**Work instruction:**
Write the records out exactly as they read, but not the pictures.
** Material for the task follows **
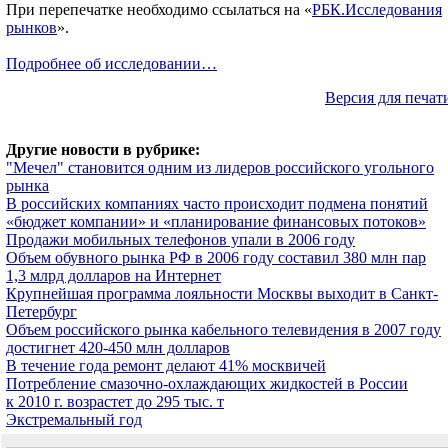
При перепечатке необходимо ссылаться на «
РБК.Исследования
рынков
».
Подробнее об исследовании…
Версия для печат
Другие новости в рубрике:
"Мечел" становится одним из лидеров российского угольного
рынка
В российских компаниях часто происходит подмена понятий
«бюджет компании» и «планирование финансовых потоков»
Продажи мобильных телефонов упали в 2006 году
Объем обувного рынка РФ в 2006 году составил 380 млн пар
1,3 млрд долларов на Интернет
Крупнейшая программа лояльности Москвы выходит в Санкт-
Петербург
Объем российского рынка кабельного телевидения в 2007 году
достигнет 420-450 млн долларов
В течение года ремонт делают 41% москвичей
Потребление смазочно-охлаждающих жидкостей в России
к 2010 г. возрастет до 295 тыс. т
Экстремальный год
** End of Material for the task **
**Output below:**
При перепечатке необходимо ссылаться на «
РБК.Исследования
рынков
».
Подробнее об исследовании…
Версия для печат
Другие новости в рубрике:
"Мечел" становится одним из лидеров российского угольного
рынка
В российских компаниях часто происходит подмена понятий
«бюджет компании» и «планирование финансовых потоков»
Продажи мобильных телефонов упали в 2006 году
Объем обувного рынка РФ в 2006 году составил 380 млн пар
1,3 млрд долларов на Интернет
Крупнейшая программа лояльности Москвы выходит в Санкт-
Петербург
Объем российского рынка кабельного телевидения в 2007 году
достигнет 420-450 млн долларов
В течение года ремонт делают 41% москвичей
Потребление смазочно-охлаждающих жидкостей в России
к 2010 г. возрастет до 295 тыс. т
Экстремальный год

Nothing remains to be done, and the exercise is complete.